EXERCISE — Go through the records below and count every line containing "eine". Reply with the count alone.

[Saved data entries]
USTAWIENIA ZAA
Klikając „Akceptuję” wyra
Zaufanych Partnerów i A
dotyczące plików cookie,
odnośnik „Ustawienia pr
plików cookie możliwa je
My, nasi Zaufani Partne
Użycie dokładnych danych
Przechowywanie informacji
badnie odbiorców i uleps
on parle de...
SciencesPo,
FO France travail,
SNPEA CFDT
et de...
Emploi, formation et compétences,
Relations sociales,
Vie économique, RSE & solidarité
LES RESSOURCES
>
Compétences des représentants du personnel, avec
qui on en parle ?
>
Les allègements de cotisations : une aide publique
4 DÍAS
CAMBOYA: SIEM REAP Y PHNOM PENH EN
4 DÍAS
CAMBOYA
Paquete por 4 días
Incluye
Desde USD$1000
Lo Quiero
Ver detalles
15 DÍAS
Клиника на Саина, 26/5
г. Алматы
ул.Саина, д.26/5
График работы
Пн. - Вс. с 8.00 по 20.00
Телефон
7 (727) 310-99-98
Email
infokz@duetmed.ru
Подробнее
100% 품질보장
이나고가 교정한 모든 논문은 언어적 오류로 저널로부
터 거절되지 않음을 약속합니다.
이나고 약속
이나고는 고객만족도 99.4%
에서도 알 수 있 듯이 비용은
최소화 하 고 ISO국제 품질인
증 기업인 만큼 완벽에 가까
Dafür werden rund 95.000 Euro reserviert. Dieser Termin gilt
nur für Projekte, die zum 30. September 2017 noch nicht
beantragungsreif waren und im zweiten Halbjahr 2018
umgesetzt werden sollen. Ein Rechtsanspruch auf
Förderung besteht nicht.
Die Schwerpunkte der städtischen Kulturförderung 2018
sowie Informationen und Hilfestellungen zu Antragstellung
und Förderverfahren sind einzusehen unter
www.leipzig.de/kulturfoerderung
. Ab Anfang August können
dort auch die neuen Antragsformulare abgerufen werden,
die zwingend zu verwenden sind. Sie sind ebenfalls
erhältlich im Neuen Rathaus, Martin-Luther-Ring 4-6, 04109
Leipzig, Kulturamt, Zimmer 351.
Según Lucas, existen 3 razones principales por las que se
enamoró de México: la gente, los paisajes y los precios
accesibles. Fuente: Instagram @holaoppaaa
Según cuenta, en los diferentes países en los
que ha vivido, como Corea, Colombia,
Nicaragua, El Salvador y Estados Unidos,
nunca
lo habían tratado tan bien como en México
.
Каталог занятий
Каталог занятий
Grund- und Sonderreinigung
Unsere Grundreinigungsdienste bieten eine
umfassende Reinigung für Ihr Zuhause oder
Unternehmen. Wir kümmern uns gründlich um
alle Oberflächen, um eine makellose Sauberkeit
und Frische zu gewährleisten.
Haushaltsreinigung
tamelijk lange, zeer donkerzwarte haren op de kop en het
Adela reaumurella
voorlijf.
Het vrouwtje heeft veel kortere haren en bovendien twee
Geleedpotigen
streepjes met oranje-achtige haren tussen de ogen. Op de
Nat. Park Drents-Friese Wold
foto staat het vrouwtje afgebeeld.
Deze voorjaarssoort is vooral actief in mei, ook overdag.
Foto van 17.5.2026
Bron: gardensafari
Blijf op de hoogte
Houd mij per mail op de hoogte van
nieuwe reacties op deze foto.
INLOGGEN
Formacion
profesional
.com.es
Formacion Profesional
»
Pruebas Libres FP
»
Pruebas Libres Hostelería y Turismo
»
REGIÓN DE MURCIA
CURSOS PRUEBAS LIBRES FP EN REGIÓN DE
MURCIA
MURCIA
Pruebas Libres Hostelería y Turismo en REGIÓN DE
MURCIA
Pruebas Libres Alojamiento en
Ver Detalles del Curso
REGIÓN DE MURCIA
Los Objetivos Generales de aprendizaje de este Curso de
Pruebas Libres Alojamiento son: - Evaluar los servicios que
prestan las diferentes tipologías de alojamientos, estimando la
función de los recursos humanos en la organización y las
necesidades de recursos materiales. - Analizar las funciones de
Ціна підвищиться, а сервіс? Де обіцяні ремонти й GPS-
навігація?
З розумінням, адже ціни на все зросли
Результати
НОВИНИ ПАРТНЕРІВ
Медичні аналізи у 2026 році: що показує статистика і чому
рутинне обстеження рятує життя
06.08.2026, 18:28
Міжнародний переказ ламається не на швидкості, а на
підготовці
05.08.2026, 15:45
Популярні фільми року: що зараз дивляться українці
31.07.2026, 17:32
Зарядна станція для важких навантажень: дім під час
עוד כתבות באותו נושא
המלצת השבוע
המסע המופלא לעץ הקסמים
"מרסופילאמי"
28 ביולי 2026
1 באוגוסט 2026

EXERCISE ANSWER — 2